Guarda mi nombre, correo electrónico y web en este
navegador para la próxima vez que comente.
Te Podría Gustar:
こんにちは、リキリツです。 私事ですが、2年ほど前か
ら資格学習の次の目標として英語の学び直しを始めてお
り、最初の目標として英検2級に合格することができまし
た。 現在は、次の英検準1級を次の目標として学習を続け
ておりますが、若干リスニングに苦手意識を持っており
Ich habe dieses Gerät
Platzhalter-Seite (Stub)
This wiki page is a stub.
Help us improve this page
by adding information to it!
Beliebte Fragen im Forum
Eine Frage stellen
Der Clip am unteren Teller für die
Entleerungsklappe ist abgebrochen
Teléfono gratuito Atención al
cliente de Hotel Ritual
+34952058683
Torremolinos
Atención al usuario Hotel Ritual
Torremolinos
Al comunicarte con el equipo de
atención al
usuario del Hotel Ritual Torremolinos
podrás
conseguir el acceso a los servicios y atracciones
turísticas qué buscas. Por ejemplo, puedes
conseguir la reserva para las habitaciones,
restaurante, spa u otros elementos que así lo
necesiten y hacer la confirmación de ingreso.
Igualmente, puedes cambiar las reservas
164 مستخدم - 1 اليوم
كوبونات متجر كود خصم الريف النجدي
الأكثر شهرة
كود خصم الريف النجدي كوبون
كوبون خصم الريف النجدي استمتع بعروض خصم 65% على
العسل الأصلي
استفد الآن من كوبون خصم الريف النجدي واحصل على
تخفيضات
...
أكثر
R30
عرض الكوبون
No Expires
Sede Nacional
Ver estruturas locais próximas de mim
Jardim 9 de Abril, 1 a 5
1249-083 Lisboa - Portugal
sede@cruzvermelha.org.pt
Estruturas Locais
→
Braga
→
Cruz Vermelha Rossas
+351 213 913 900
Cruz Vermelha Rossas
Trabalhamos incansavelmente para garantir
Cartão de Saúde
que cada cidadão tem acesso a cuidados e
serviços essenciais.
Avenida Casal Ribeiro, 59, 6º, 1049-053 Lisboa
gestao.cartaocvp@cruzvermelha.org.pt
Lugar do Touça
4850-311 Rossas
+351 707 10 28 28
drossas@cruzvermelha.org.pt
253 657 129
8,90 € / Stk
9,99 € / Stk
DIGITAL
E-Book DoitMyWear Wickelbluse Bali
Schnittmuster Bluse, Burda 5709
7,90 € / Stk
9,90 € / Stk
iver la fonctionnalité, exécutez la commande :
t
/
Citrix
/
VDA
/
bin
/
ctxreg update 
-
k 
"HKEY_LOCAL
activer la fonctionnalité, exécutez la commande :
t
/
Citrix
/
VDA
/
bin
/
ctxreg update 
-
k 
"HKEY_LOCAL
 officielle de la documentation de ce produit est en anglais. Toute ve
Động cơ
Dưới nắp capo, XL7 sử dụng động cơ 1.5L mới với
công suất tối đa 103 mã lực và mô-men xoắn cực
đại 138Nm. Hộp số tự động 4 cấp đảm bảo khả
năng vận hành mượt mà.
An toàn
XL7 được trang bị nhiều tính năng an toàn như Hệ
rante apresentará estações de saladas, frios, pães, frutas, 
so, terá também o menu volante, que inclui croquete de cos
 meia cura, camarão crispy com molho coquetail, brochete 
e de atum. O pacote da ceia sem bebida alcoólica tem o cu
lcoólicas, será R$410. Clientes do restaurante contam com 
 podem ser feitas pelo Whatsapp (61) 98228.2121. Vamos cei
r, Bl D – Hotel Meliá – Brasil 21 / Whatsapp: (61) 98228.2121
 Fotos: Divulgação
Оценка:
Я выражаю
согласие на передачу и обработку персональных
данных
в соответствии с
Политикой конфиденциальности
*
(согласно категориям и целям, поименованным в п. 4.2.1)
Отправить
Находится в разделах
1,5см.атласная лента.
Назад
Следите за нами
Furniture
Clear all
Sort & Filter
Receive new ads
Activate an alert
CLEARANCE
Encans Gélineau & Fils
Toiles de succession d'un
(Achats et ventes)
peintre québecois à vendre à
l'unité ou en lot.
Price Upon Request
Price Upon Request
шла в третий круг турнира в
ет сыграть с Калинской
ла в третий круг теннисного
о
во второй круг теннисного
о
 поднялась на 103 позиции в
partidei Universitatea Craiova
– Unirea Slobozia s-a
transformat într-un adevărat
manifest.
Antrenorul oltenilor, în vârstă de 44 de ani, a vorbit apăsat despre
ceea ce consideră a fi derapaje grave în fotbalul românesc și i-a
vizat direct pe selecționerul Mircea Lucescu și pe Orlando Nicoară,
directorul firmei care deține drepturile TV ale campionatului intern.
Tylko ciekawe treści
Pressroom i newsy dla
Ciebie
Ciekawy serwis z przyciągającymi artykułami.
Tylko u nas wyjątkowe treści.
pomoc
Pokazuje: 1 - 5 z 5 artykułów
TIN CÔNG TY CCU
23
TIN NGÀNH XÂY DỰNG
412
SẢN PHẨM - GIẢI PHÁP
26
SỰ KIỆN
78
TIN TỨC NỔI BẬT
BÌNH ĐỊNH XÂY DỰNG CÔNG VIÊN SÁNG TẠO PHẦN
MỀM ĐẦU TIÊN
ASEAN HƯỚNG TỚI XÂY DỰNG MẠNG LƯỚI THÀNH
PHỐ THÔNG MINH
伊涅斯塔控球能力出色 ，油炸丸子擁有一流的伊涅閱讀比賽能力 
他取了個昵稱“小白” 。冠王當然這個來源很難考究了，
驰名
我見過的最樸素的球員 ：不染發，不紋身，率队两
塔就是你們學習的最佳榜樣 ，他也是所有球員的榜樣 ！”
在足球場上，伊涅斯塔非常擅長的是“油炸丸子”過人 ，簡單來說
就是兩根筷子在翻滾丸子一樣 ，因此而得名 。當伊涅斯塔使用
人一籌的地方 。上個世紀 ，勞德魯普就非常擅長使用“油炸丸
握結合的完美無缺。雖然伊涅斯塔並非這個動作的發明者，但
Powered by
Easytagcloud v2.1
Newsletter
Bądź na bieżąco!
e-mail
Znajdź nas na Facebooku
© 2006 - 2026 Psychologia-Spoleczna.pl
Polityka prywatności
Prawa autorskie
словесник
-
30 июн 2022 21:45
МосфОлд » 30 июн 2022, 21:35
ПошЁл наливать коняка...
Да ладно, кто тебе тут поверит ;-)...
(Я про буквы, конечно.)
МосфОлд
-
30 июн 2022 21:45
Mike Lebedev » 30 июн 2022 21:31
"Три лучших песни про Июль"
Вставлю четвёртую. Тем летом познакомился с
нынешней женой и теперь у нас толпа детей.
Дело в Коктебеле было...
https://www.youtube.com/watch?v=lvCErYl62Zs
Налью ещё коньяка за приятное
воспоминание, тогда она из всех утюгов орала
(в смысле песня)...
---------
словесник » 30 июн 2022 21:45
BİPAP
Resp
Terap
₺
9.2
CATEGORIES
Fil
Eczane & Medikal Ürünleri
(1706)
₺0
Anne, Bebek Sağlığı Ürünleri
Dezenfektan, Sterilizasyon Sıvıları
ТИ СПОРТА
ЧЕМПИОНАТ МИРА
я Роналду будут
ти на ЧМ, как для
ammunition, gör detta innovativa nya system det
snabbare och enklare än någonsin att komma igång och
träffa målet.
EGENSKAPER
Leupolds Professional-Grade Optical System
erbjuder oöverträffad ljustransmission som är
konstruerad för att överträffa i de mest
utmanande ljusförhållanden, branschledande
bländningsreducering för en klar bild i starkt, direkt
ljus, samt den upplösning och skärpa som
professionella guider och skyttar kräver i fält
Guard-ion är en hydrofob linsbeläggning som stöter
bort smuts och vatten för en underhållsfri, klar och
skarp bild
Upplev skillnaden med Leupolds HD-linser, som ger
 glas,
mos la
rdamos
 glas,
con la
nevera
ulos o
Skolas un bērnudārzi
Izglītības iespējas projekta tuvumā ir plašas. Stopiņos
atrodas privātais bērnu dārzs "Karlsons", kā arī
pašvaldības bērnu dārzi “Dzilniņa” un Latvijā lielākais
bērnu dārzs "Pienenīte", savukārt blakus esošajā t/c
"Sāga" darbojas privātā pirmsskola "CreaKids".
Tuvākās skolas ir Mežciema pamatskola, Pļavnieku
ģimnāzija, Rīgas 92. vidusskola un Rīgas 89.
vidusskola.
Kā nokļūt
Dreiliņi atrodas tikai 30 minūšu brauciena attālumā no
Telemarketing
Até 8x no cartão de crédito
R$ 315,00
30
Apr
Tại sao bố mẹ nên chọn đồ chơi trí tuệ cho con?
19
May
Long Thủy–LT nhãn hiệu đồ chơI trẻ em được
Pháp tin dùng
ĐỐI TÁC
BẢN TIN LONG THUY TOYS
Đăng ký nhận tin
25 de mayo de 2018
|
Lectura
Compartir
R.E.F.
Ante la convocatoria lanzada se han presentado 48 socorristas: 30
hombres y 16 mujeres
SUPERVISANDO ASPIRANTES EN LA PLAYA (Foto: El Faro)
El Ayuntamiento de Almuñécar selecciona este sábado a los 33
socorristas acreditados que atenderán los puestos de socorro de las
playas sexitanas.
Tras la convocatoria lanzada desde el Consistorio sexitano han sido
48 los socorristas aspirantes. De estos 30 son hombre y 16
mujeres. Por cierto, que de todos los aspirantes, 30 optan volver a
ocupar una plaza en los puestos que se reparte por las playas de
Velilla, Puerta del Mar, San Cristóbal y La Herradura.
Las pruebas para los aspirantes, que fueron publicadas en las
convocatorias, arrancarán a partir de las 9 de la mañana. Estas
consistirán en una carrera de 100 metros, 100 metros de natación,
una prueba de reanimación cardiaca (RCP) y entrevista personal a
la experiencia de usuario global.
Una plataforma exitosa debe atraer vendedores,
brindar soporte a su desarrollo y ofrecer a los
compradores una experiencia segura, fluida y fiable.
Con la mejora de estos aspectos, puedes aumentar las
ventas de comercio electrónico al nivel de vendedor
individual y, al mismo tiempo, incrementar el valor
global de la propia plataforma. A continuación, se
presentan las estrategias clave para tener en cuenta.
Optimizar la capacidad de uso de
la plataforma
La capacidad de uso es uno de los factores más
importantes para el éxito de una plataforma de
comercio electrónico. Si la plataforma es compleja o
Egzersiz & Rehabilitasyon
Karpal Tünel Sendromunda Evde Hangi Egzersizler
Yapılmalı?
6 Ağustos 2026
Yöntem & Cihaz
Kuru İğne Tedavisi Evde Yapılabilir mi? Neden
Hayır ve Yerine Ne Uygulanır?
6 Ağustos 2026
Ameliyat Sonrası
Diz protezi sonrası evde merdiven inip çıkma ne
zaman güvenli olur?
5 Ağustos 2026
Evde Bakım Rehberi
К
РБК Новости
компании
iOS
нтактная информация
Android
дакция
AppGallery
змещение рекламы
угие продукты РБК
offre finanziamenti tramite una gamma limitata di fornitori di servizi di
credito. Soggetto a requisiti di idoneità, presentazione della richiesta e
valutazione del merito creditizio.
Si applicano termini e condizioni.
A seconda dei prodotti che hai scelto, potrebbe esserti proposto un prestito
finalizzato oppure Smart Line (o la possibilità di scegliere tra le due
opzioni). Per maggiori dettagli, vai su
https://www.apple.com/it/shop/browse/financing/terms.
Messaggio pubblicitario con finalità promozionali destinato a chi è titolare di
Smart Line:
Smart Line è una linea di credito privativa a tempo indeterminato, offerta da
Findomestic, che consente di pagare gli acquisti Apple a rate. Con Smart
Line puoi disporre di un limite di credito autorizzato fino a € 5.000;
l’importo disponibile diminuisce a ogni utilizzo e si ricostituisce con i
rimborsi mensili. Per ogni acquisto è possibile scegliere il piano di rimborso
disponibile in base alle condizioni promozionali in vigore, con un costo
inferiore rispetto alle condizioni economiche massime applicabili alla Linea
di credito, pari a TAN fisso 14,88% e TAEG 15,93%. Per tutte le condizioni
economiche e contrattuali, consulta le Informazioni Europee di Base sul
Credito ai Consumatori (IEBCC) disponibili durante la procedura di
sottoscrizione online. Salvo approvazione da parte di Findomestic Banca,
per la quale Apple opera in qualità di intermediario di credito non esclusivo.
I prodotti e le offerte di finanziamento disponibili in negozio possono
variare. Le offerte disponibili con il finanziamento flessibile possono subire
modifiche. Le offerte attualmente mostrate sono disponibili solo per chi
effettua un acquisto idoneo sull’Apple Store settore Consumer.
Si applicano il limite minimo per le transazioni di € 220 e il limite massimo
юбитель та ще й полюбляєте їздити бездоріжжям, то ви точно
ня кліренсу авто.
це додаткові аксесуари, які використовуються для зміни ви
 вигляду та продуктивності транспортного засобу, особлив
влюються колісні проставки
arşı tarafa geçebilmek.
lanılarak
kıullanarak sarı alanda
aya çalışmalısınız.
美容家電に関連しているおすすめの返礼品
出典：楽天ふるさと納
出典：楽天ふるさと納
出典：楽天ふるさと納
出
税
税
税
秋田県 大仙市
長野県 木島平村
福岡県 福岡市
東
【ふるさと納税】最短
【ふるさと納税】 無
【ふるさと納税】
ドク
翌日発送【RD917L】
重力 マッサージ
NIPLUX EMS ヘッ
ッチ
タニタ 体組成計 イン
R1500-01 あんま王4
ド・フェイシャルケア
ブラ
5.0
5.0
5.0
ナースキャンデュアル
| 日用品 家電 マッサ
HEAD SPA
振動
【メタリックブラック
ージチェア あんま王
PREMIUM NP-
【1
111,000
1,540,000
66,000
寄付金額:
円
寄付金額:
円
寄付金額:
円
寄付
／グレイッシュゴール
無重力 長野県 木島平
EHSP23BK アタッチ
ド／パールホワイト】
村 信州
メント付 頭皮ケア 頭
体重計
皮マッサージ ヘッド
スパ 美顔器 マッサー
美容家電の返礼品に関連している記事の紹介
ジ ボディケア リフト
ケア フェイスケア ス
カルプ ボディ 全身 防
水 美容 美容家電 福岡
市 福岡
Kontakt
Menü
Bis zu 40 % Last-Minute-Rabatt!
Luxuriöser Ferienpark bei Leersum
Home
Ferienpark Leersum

────────────────

**REQUIREMENT**. Every line above from the line with "Si applicano termini e condizioni." to the line with "Line puoi disporre", inclusive, must be returned exactly; no other line belongs in the reply.

**RESPONSE AREA**.
Si applicano termini e condizioni.
A seconda dei prodotti che hai scelto, potrebbe esserti proposto un prestito
finalizzato oppure Smart Line (o la possibilità di scegliere tra le due
opzioni). Per maggiori dettagli, vai su
https://www.apple.com/it/shop/browse/financing/terms.
Messaggio pubblicitario con finalità promozionali destinato a chi è titolare di
Smart Line:
Smart Line è una linea di credito privativa a tempo indeterminato, offerta da
Findomestic, che consente di pagare gli acquisti Apple a rate. Con Smart
Line puoi disporre di un limite di credito autorizzato fino a € 5.000;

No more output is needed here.